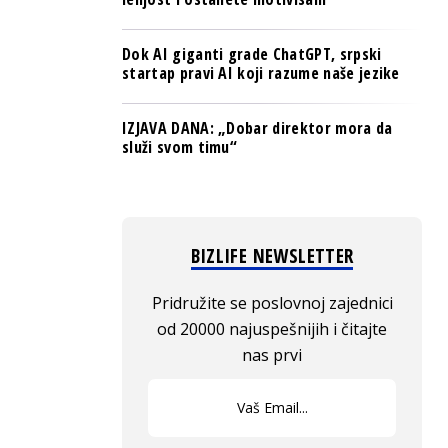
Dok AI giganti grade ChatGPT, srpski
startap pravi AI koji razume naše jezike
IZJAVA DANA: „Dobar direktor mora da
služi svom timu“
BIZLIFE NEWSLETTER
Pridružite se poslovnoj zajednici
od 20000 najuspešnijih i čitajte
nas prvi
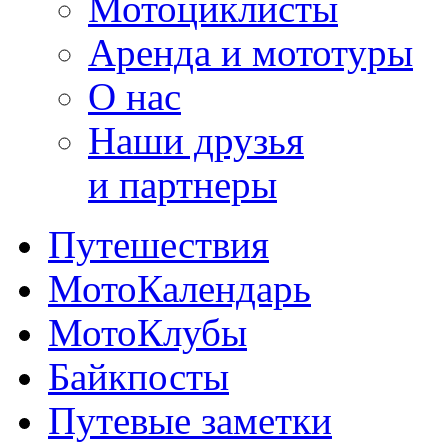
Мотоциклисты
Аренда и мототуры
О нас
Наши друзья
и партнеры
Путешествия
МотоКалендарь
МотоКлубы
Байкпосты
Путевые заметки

= = = =

About this task> Print the material above verbatim except the pictures.

Your response>
Dok AI giganti grade ChatGPT, srpski
startap pravi AI koji razume naše jezike
IZJAVA DANA: „Dobar direktor mora da
služi svom timu“
BIZLIFE NEWSLETTER
Pridružite se poslovnoj zajednici
od 20000 najuspešnijih i čitajte
nas prvi
Мотоциклисты
Аренда и мототуры
О нас
Наши друзья
и партнеры
Путешествия
МотоКалендарь
МотоКлубы
Байкпосты
Путевые заметки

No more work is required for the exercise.